# bred through wire? mystery litter



## josafeen (Nov 4, 2010)

so, last week (friday the first) i separated a litter from my doe so that the food would last longer while we were away. The litter kindled on may 20. My husband came home on tuesday to 6 kits dead on the wire, wondering what i had been thinking and if i had forgotten to place a nest box. I never rebred her, and nobody moved her nor the buck (who is in the adjacent cage). So- either she was bred by one of her kits (which isnt possible since they wouldve been just a couple of weeks old)- or bred through the cage. Or?
Any guesses?


----------



## SquashNut (Sep 25, 2005)

You must have forgotten. I know I have bred rabbits and for got to write it down. There is no way they could breed through the wire. sorry.
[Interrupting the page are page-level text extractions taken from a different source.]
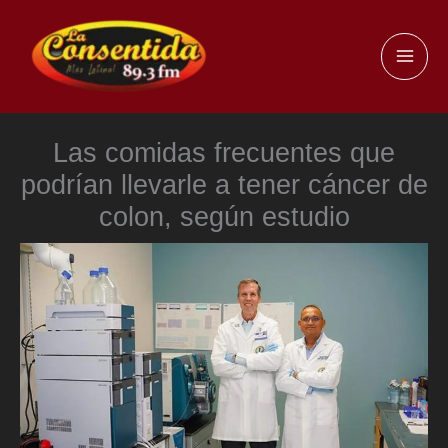
Ir
al
MAI
contenido
ME
Las comidas frecuentes que
podrían llevarle a tener cáncer de
colon, según estudio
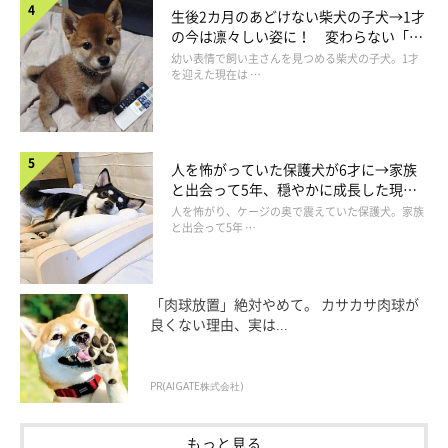
生後2カ月のあどけない柴犬の子犬→1才
の今は凛々しい姿に！ 変わらない「く
りくりおめめ」にもほっこり
幼い表情で飼い主さんを見つめる柴犬の子犬。1才
を迎えた現在は …
人を怖がっていた保護犬が6才に→家族
と出会って5年、穏やかに成長した現在
の姿にグッとくる
人を怖がり、ケージの奥で震えていた保護犬。家族
@iroha_WCP1011
と出会って5年 …
飼い主さんにお話を伺うと、どれみちゃんを家に迎えたばかりの
頃から、あのようなフシギな行動が見られたといいます。
「肉球放置」絶対やめて。 カサカサ肉球が
良くない理由、実は...
飼い主さん：
「ブリーダーさんから
『水遊びをするかもしれない』
と言われて
PR(AIGATE株式会社)
いて、そのときはあまりピンときてなかったのですが…。
もっと見る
They are not built right.


----------



## josafeen (Nov 4, 2010)

I understand what you mean, and even questioned myself losing my mind LOL, but i am reasonably certain that i didnt (as in, if i did then i have a split personality and my alter ego did it). I was considering trying the longer breeding schedule so i put off rebreeding mentally. i wasnt even thinking about it.


----------



## SquashNut (Sep 25, 2005)

No one else could have done it? Or a way for them to get out or in the same cages?


----------



## josafeen (Nov 4, 2010)

on another thread a couple of years ago, pat stated that rarely, it can happen through cage wire, and even more rarely, according to a magazine article, it can happen without breeding, as a result of temperature (i assume warm temperatures?)
interesting. I have read of three (so far) perplexed owners with similar circumstances and coincidentally they were all litters of 6.


----------



## SquashNut (Sep 25, 2005)

The doe would have had to store the sperm then. I don't know it may be possible.


----------



## josafeen (Nov 4, 2010)

well, i dont have any small children and my 17 and 18 year old girls say no, and i believe them. They would have no reason to and they wouldnt want to have an accidental litter born on the wire (they understand the consequences of putting the buck and doe together).


----------



## josafeen (Nov 4, 2010)

You know, it wouldnt have been terribly warm a month ago...maybe under the perfect temp conditions, sperm can be stored? weird.


----------



## tbishop (Nov 24, 2004)

It happens through the wire. That's the most probably solution in my opinion.

Tim B.


----------



## Pat Lamar (Jun 19, 2002)

"Storing the sperm" is pretty unlikely since the sperm can only survive for something like 48 hours. Since it hasn't been that hot at the time of conception, then, heat-stimulated self-pregnancy is very unlikely. Too bad they all died 'cause if they all turned out to be does, then it would have been the most likely answer since they all would have been identical "clones" of the mother. That, then, leaves the possible "breeding through the wire" or some other method of exposing the buck to the doe. Never underestimate rabbits when they want to breed... they WILL find a way! Even a VERY small space at the top of a hutch... a rabbit WILL climb and squeeze through it to get to the next cage!

Pat Lamar


----------



## Ed Norman (Jun 8, 2002)

It was probably a simple case of parthenogenesis. (I finally got to use something I learned in college biology class).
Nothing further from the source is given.